**Brief**
Word for word, retype the lines from the one containing "discourage people from trying." to the one containing "Direct do Instagram, garantindo" below, keeping both end lines and dropping the pictures.

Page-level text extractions
+ + + +

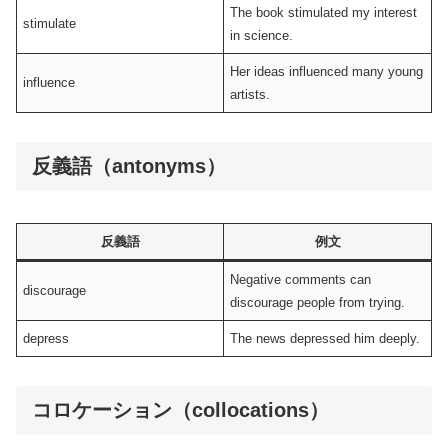
The book stimulated my interest
stimulate
in science.
Her ideas influenced many young
influence
artists.
反義語（antonyms）
反義語
例文
Negative comments can
discourage
discourage people from trying.
depress
The news depressed him deeply.
コロケーション（collocations）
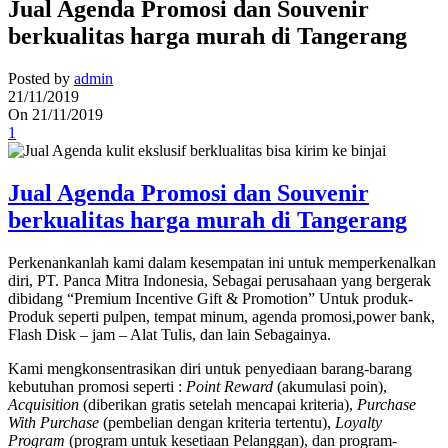
Jual Agenda Promosi dan Souvenir
berkualitas harga murah di Tangerang
Posted by
admin
21/11/2019
On 21/11/2019
1
Jual Agenda Promosi dan Souvenir
berkualitas harga murah di Tangerang
Perkenankanlah kami dalam kesempatan ini untuk memperkenalkan
diri, PT. Panca Mitra Indonesia, Sebagai perusahaan yang bergerak
dibidang “Premium Incentive Gift & Promotion” Untuk produk-
Produk seperti pulpen, tempat minum, agenda promosi,power bank,
Flash Disk – jam – Alat Tulis, dan lain Sebagainya.
Kami mengkonsentrasikan diri untuk penyediaan barang-barang
kebutuhan promosi seperti :
Point Reward
(akumulasi poin),
Acquisition
(diberikan gratis setelah mencapai kriteria),
Purchase
With Purchase
(pembelian dengan kriteria tertentu),
Loyalty
Program
(program untuk kesetiaan Pelanggan), dan program-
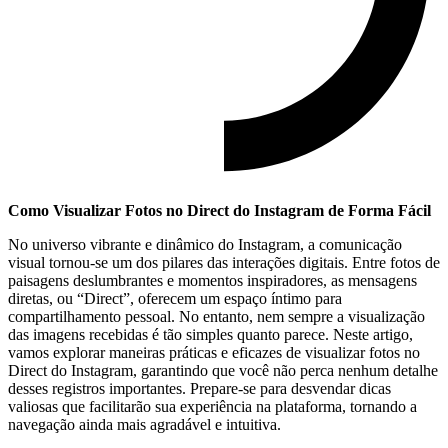
Como Visualizar Fotos no Direct do Instagram de Forma Fácil
No universo vibrante e dinâmico do Instagram, a comunicação
visual tornou-se um dos pilares das interações digitais. ​Entre ​fotos de
paisagens deslumbrantes ‍e momentos inspiradores, as mensagens
diretas, ‌ou “Direct”, oferecem⁤ um espaço íntimo para
compartilhamento pessoal. No entanto, nem sempre a visualização
das imagens recebidas é tão simples quanto parece. Neste artigo,
vamos explorar maneiras práticas e eficazes de visualizar fotos no
Direct do Instagram, garantindo que você não perca nenhum detalhe
desses registros importantes. Prepare-se para desvendar ​dicas
valiosas que facilitarão sua experiência na plataforma,⁢ tornando a
navegação ainda mais agradável e intuitiva.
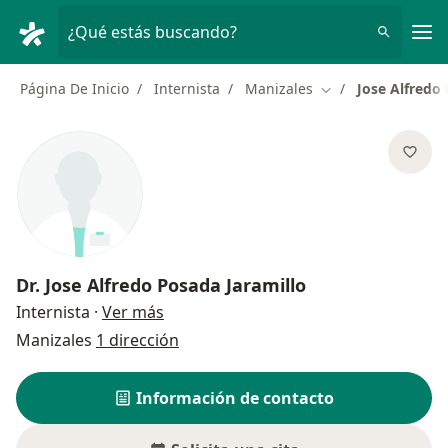
Men
¿Qué estás buscando?
Página De Inicio
Internista
Manizales
Jose Alfredo
Cambiar de ciudad
Dr.
Jose Alfredo Posada Jaramillo
sobre las especializaciones
Internista
·
Ver más
Manizales
1 dirección
Información de contacto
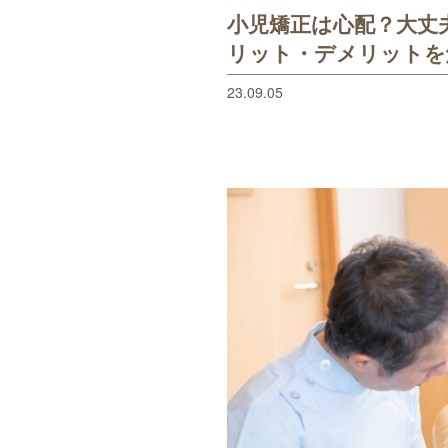
小児矯正は心配？大丈
リット・デメリットを
23.09.05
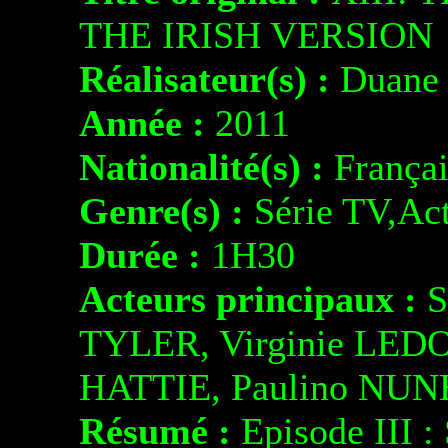
THE IRISH VERSION
Réalisateur(s) :
Duane
Année :
2011
Nationalité(s) :
Françai
Genre(s) :
Série TV,Act
Durée :
1H30
Acteurs principaux :
S
TYLER, Virginie LED
HATTIE, Paulino NUN
Résumé :
Episode III 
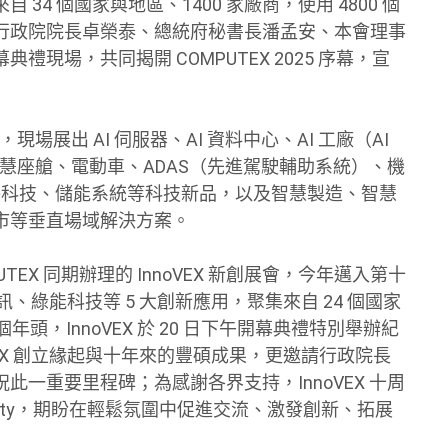
4 個國家與地區、1400 家廠商，使用 4800 個
、行政院院長卓榮泰、總統府秘書長潘孟安、本會理事
現場，共同揭開 COMPUTEX 2025 序幕，宣
場展出 AI 伺服器、AI 資料中心、AI 工廠（AI
I）運算、智慧座艙、電動車、ADAS（先進駕駛輔助系統）、機
、環保科技、儲能系統等科技新品，以及智慧製造、智慧
市等垂直場域解決方案。
COMPUTEX 同期辦理的 InnoVEX 新創展會，今年邁入第十
、綠能科技等 5 大創新應用，聚集來自 24 個國家
頭，InnoVEX 於 20 日下午開幕典禮特別舉辦紀
VEX 創立緣起與十年來的豐碩成果，更邀請行政院長
一重要里程碑；為感謝各界支持，InnoVEX 十周
Party，期盼在輕鬆氛圍中促進交流、激發創新、拓展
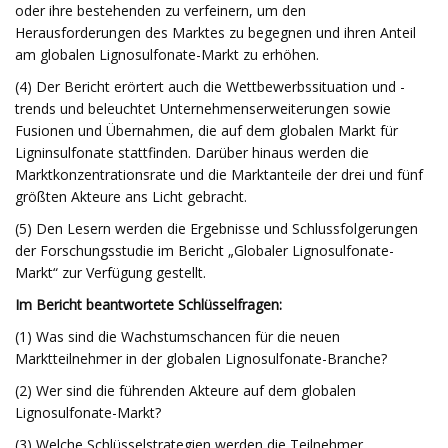
oder ihre bestehenden zu verfeinern, um den
Herausforderungen des Marktes zu begegnen und ihren Anteil
am globalen Lignosulfonate-Markt zu erhöhen.
(4) Der Bericht erörtert auch die Wettbewerbssituation und -
trends und beleuchtet Unternehmenserweiterungen sowie
Fusionen und Übernahmen, die auf dem globalen Markt für
Ligninsulfonate stattfinden. Darüber hinaus werden die
Marktkonzentrationsrate und die Marktanteile der drei und fünf
größten Akteure ans Licht gebracht.
(5) Den Lesern werden die Ergebnisse und Schlussfolgerungen
der Forschungsstudie im Bericht „Globaler Lignosulfonate-
Markt“ zur Verfügung gestellt.
Im Bericht beantwortete Schlüsselfragen:
(1) Was sind die Wachstumschancen für die neuen
Marktteilnehmer in der globalen Lignosulfonate-Branche?
(2) Wer sind die führenden Akteure auf dem globalen
Lignosulfonate-Markt?
(3) Welche Schlüsselstrategien werden die Teilnehmer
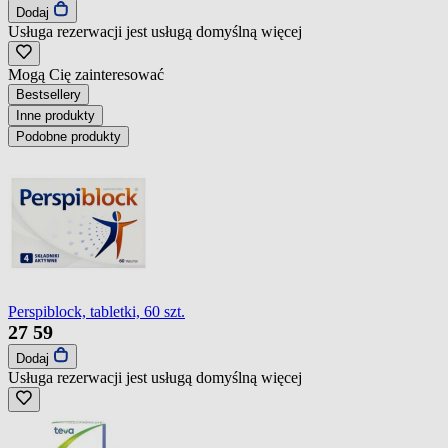
Dodaj
Usługa rezerwacji jest usługą domyślną
więcej
Mogą Cię zainteresować
Bestsellery
Inne produkty
Podobne produkty
Perspiblock, tabletki, 60 szt.
27
59
Dodaj
Usługa rezerwacji jest usługą domyślną
więcej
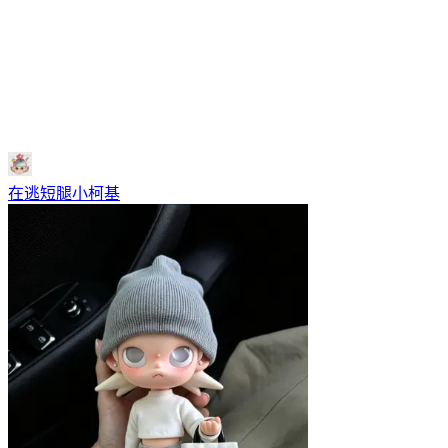
在逃短腿小柯基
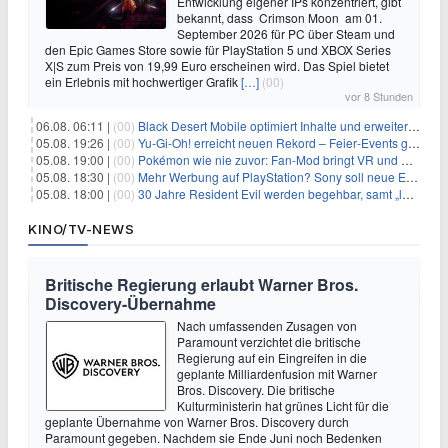
Entwicklung eigener IPs konzentriert, gibt
bekannt, dass Crimson Moon am 01.
September 2026 für PC über Steam und
den Epic Games Store sowie für PlayStation 5 und XBOX Series
X|S zum Preis von 19,99 Euro erscheinen wird. Das Spiel bietet
ein Erlebnis mit hochwertiger Grafik
[…]
(00)
vor 8 Stunden
06.08. 06:11 |
(00)
Black Desert Mobile optimiert Inhalte und erweitert Treasure Access
05.08. 19:26 |
(00)
Yu‑Gi‑Oh! erreicht neuen Rekord – Feier‑Events gestartet
05.08. 19:00 |
(00)
Pokémon wie nie zuvor: Fan-Mod bringt VR und Ego-Perspektive nach Kanto
05.08. 18:30 |
(00)
Mehr Werbung auf PlayStation? Sony soll neue Einnahmequellen prüfen
05.08. 18:00 |
(00)
30 Jahre Resident Evil werden begehbar, samt „lebensgroßem Leon“
KINO/TV-NEWS
Britische Regierung erlaubt Warner Bros.
Discovery-Übernahme
Nach umfassenden Zusagen von
Paramount verzichtet die britische
Regierung auf ein Eingreifen in die
geplante Milliardenfusion mit Warner
Bros. Discovery. Die britische
Kulturministerin hat grünes Licht für die
geplante Übernahme von Warner Bros. Discovery durch
Paramount gegeben. Nachdem sie Ende Juni noch Bedenken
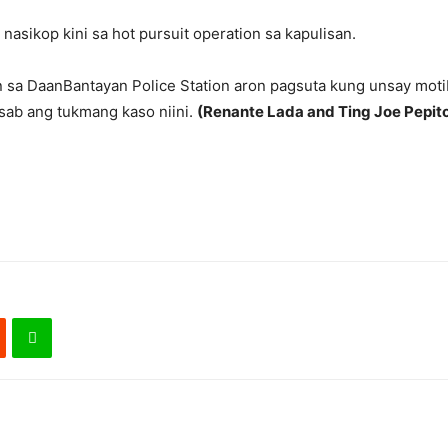
asikop kini sa hot pursuit operation sa kapulisan.
sa DaanBantayan Police Station aron pagsuta kung unsay motibo
sab ang tukmang kaso niini.
(Renante Lada and Ting Joe Pepit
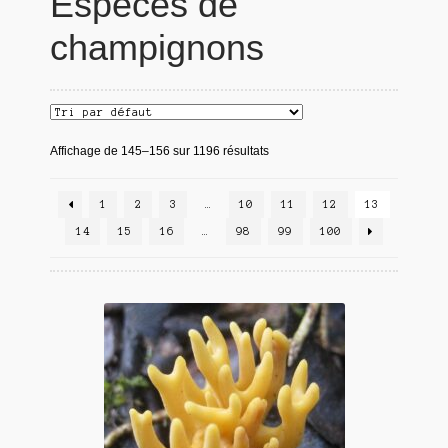
Espèces de
champignons
Affichage de 145–156 sur 1196 résultats
1
2
3
…
10
11
12
13
14
15
16
…
98
99
100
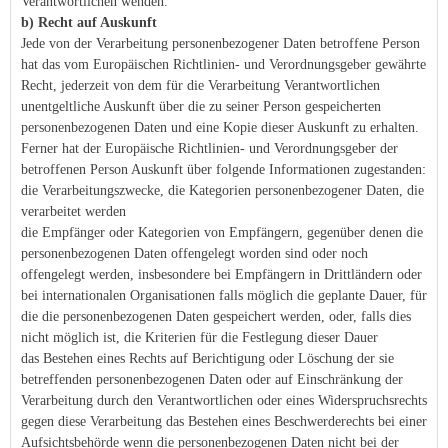
Verantwortlichen wenden.
b) Recht auf Auskunft
Jede von der Verarbeitung personenbezogener Daten betroffene Person
hat das vom Europäischen Richtlinien- und Verordnungsgeber gewährte
Recht, jederzeit von dem für die Verarbeitung Verantwortlichen
unentgeltliche Auskunft über die zu seiner Person gespeicherten
personenbezogenen Daten und eine Kopie dieser Auskunft zu erhalten.
Ferner hat der Europäische Richtlinien- und Verordnungsgeber der
betroffenen Person Auskunft über folgende Informationen zugestanden:
die Verarbeitungszwecke, die Kategorien personenbezogener Daten, die
verarbeitet werden
die Empfänger oder Kategorien von Empfängern, gegenüber denen die
personenbezogenen Daten offengelegt worden sind oder noch
offengelegt werden, insbesondere bei Empfängern in Drittländern oder
bei internationalen Organisationen falls möglich die geplante Dauer, für
die die personenbezogenen Daten gespeichert werden, oder, falls dies
nicht möglich ist, die Kriterien für die Festlegung dieser Dauer
das Bestehen eines Rechts auf Berichtigung oder Löschung der sie
betreffenden personenbezogenen Daten oder auf Einschränkung der
Verarbeitung durch den Verantwortlichen oder eines Widerspruchsrechts
gegen diese Verarbeitung das Bestehen eines Beschwerderechts bei einer
Aufsichtsbehörde wenn die personenbezogenen Daten nicht bei der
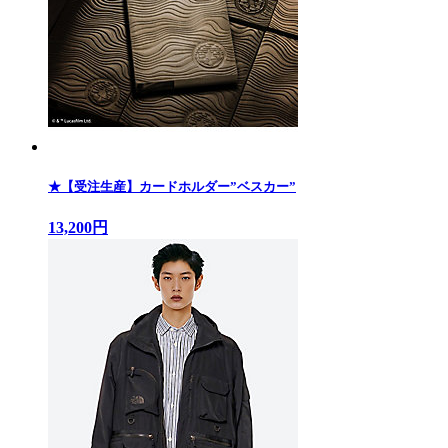
★【受注生産】カードホルダー”ベスカー”
13,200円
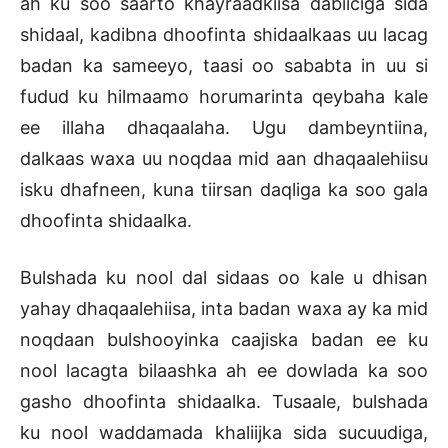
ah ku soo saarto khayraadkiisa dabiiciga sida
shidaal, kadibna dhoofinta shidaalkaas uu lacag
badan ka sameeyo, taasi oo sababta in uu si
fudud ku hilmaamo horumarinta qeybaha kale
ee illaha dhaqaalaha. Ugu dambeyntiina,
dalkaas waxa uu noqdaa mid aan dhaqaalehiisu
isku dhafneen, kuna tiirsan daqliga ka soo gala
dhoofinta shidaalka.
Bulshada ku nool dal sidaas oo kale u dhisan
yahay dhaqaalehiisa, inta badan waxa ay ka mid
noqdaan bulshooyinka caajiska badan ee ku
nool lacagta bilaashka ah ee dowlada ka soo
gasho dhoofinta shidaalka. Tusaale, bulshada
ku nool waddamada khaliijka sida sucuudiga,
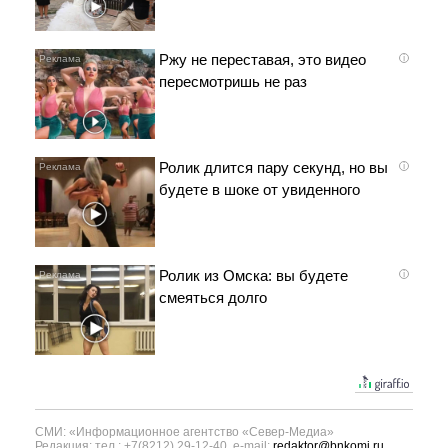
Ржу не переставая, это видео
i
пересмотришь не раз
Ролик длится пару секунд, но вы
i
будете в шоке от увиденного
Ролик из Омска: вы будете
i
смеяться долго
СМИ: «Информационное агентство «Север-Медиа»
Редакция: тел.: +7(8212) 29-12-40, e-mail:
redaktor@bnkomi.ru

+ + + +

**Output for this exercise**
discourage people from trying.
depress
The news depressed him deeply.
コロケーション（collocations）
Jual Agenda Promosi dan Souvenir
berkualitas harga murah di Tangerang
Posted by
admin
21/11/2019
On 21/11/2019
1
Jual Agenda Promosi dan Souvenir
berkualitas harga murah di Tangerang
Perkenankanlah kami dalam kesempatan ini untuk memperkenalkan
diri, PT. Panca Mitra Indonesia, Sebagai perusahaan yang bergerak
dibidang “Premium Incentive Gift & Promotion” Untuk produk-
Produk seperti pulpen, tempat minum, agenda promosi,power bank,
Flash Disk – jam – Alat Tulis, dan lain Sebagainya.
Kami mengkonsentrasikan diri untuk penyediaan barang-barang
kebutuhan promosi seperti :
Point Reward
(akumulasi poin),
Acquisition
(diberikan gratis setelah mencapai kriteria),
Purchase
With Purchase
(pembelian dengan kriteria tertentu),
Loyalty
Program
(program untuk kesetiaan Pelanggan), dan program-
Como Visualizar Fotos no Direct do Instagram de Forma Fácil
No universo vibrante e dinâmico do Instagram, a comunicação
visual tornou-se um dos pilares das interações digitais. ​Entre ​fotos de
paisagens deslumbrantes ‍e momentos inspiradores, as mensagens
diretas, ‌ou “Direct”, oferecem⁤ um espaço íntimo para
compartilhamento pessoal. No entanto, nem sempre a visualização
das imagens recebidas é tão simples quanto parece. Neste artigo,
vamos explorar maneiras práticas e eficazes de visualizar fotos no
Direct do Instagram, garantindo que você não perca nenhum detalhe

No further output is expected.